Support jest rzecza oczywista i raczej wynika z tego, ze czesto serwer, ktory kupujesz kosztuje np. 1 mln Euro. Jak na cos wydajesz tyle kasy to faktycznie oczekujesz wsparcia - bo bedzie Ci niewatpliwie kiedys potrzebne :d
Odnosnie supportu 24/7. Im wieksza firma -> tym niestety wieksze problemy -> tym wieksza niemoc -> tym dluzszy czas oczekiwania. I szumny support 24/7 nie ma nic do tego bo czesto waga problemu jest taka , ze czeka sie 2-3 tygodnie. I nie mowie tutaj o indywidualnym uzytkowniku, ale czolowych firmach swojej branzy, znanych w calej europie, na ktorych zapytania MS czy IBM potrafia wlasnie tyle odpowiadac...
Bazy danych ? Tak naprawde wybor bazy danych powinien zalezec od projektu bo czasem ta "powazna" baza danych potrafi ostro dawac D... W firmach czesto stoi baza taka, a nie inna bo jak juz sie kupilo serwer spod znaku MS, system dla klientow MS, soft MS to nie ma innego wyjscia praktycznie. I to jest ta ciemna strona medalu, a nie jasna. Niestety Microsoft bardzo dba o to, aby mozliwie jak najmocniej "uzaleznic" taka firme od swoich produktow, tworzac bardzo zamkniete architektury. Dlatego jesli juz, to madrze myslace firmy maja otwarta architekture i moga sobie pozwolic na to, aby w pewnym projektach uzywac np. bazy danych Oracle czy IBM DB2, a w innych spokojnie wystarczy im PostgreSQL czy nawet MySQL.

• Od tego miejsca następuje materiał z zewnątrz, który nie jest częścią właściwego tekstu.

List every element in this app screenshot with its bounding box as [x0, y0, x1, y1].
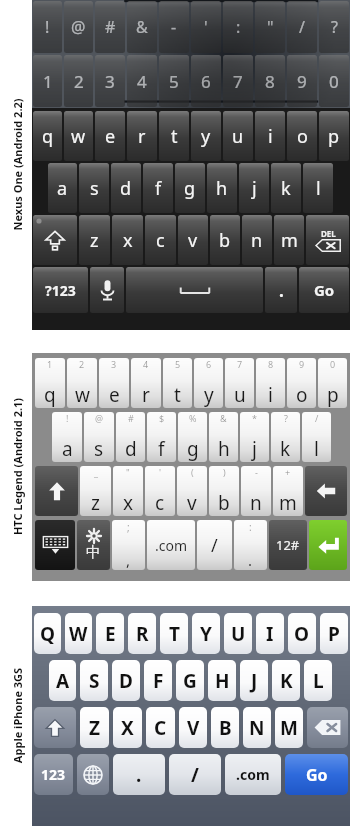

Dobrych pare lat temu, openSource'owa baza danych MySQL kasowala wszystkie powazne bazy danych typu Oracle, MS Sql, IBM DB2 server tym, ze miala bardzo szybkie zapytania typu Select i w zwiazku z tym byla wrecz genialna do malych, srednich stron www. Nie zawsze to co nic nie kosztuje jest crapem. Czesto jest bdb, a nawet najlepsze, ale w pewnym waskim, scisle okreslonym polu.
Szczerze mowiac nie wiem o jakich freewareach mowisz. Ogolnie znane i uzywane bazy danych sa najczesciej albo openSource (i maja support), albo komerycjne. Nie mylmy opensource z freeware'em. Akurat jesli wejdziemy na jakis lzejszy teren (typu platne biblioteki kontra opensource'owe) to bardzo czesto sie okaze, ze znacznie lepszy (szybszy) support jest w przypadku tych openSource'owych bo tam supportu Ci udzieli community - zeby dostac odpowiedz nie musisz ruszac calej tej machiny zwanej firma.
Nie mozna generalizowac. Sa segmenty gdzie bardzo dobrze jest miec komercyjny produkt wlasnie ze wzgledu na support (np. serwery aplikacji), a sa segmenty, gdzie lepszy efekt uzyskasz majac produkt openSource.
Ja bym tak nie pial nad MS bo oni sa przede wszystkim bardzo dobrzy z marketingu. Kto raz wpadnie w ich "szpony", tak szybko sie nie wygrzebie, wlasnie ze wzgledu na ta zamknieta architekture.